テレワーク(在宅勤務)導入に積極的に取り組む企業の事例を紹介しながら、多くの企業が導入時にぶつかりがちな問題点と対策法を紹介するこの連載。企業へのテレワーク導入支援を手掛けるテレワークマネジメント社の代表、田澤由利さんがお届けします。
 第3回で取り上げるのは、大手スポーツメーカーのウエアデザインを手掛ける「有限会社ユー・プランニング」。社長自身が子育てをしながら起業したこともあり、女性の能力を生かすために早くから在宅勤務を導入。でも、あえて「在宅勤務は子育てのためではない」と言い切る社長に、田澤さんがインタビューしました。「在宅勤務を失敗させない3つ目のポイント」とは?

ユー・プランニング 平有子社長
ユー・プランニング 平有子社長

 商売の街、大阪・心斎橋の商店街。ブティックのあるビルの6階にユー・プランニングはある。平有子社長は、ご主人を亡くされてから女手一つで子育てし、会社を切り盛りしてきた、ナニワの元気でおしゃれな女性社長だ。

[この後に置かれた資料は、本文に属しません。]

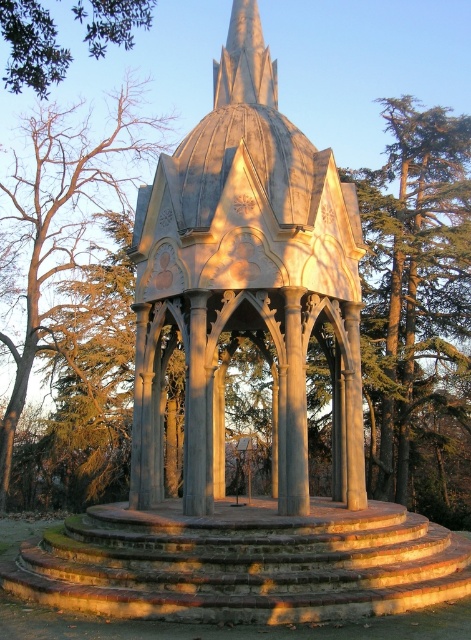 Does stone gazebo at center have a lesser height compared to green leafy tree at upper left?

Yes.

Is stone gazebo at center bigger than green leafy tree at upper left?

Incorrect, stone gazebo at center is not larger than green leafy tree at upper left.

Is point (305, 344) behind point (10, 52)?

No, (305, 344) is closer to viewer.

You are a GUI agent. You are given a task and a screenshot of the screen. Output one action in this format:
    pyautogui.click(x=<x>, y=<y>)
    Task: Click on the stone gazebo at center
    This screenshot has height=640, width=471.
    Given the screenshot: What is the action you would take?
    pyautogui.click(x=245, y=280)

Does green textured tree at right appear on the right side of green leafy tree at upper left?

Correct, you'll find green textured tree at right to the right of green leafy tree at upper left.

Who is more forward, (432, 371) or (66, 49)?

Positioned in front is point (432, 371).

Is point (419, 390) farther from viewer compared to point (15, 65)?

Yes, it is.

Identify the location of green textured tree at right. tap(419, 310).

Which is behind, point (452, 326) or point (59, 164)?

The point (59, 164) is behind.

The height and width of the screenshot is (640, 471). I want to click on green textured tree at right, so click(x=419, y=310). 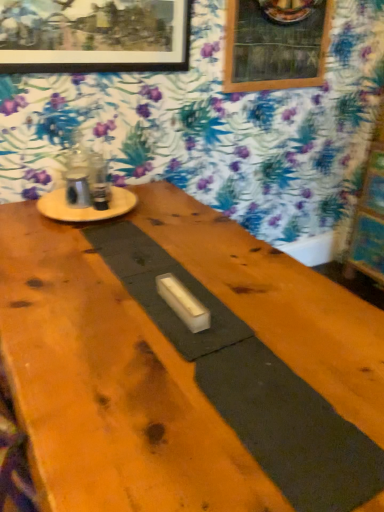 Locate an element on the screen. Image resolution: width=384 pixels, height=512 pixels. vacant area on top of smooth wood table at center (from a real-world perspective) is located at coordinates (223, 344).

 私が平社長に初めてお会いしたのは、3年前。「企業への在宅勤務導入コンサルティングをしています」と自己紹介すると、「うちの会社も、在宅で仕事してますよ~」と一気に意気投合した。

在宅勤務が無かったら、今、半分以上の社員はいない

―― 平社長は、テレワーク、特に在宅勤務を早くから導入されていますが、会社にとって一番のメリットは何ですか? (※テレワークは在宅型とモバイル型に分類される。在宅勤務は、雇用されている人が在宅型でテレワークすること。著者によるテレワークの分類はこちらを参照)

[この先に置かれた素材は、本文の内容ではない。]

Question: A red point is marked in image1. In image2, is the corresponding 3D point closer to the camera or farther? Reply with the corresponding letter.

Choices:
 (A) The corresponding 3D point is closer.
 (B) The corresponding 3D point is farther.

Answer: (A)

平有子さん(以下、敬称略) メリットも何も、テレワークができなかったら今、ウチを支えてくれている社員の半分以上はいなかったと思います。私自身もテレワークができなかったら、子育てをしながらここまで来られませんでした。

 今は社員21人中、6人が基本在宅勤務ですし、週1日くらいのペースでよければ、社員全員が在宅勤務経験者です。家庭の事情で通勤ができなくなった男性社員は、家族と離れて暮らすことなく、テレワークで仕事をし、今も業界の第一線で活躍しています。「週3日通勤」「終業16時」と、子どもが学校から帰るまでの時間で仕事をしている女性社員もいます。

在宅勤務ができないと「時間」も「人」ももったいない

―― まだテレワーク、特に在宅勤務を導入している企業が少ないのが現実です。これについてはどう思われますか?

 「在宅勤務=子育てのため」と、思っている経営者が多いのではないでしょうか。

 (おもむろに紙とペンを取り出して何か書き始めた)

 例えば、会社からB社を訪問した。自宅はB社の近くなのに、また会社に戻って報告書を書いてから自宅に戻る。この間の「移動時間」、もったいないと思いません? 自宅で報告書を書いてくれたほうが、残業代も少なくなって会社も助かるんです。

 人材もそう。こんな例があるんです。会社でフルタイム勤務のAさんが夕方、子育て中で在宅で働くBさんに仕事をパスするという形で、長年ペアで仕事をしてきた。Bさんが子育てを終えて、会社でのフルタイム勤務に戻ろうとしたころ、Aさんが親の介護で在宅で働くことになった。柔軟な働き方で人材を有効活用できるって、会社にとって何より大きなメリットなんです。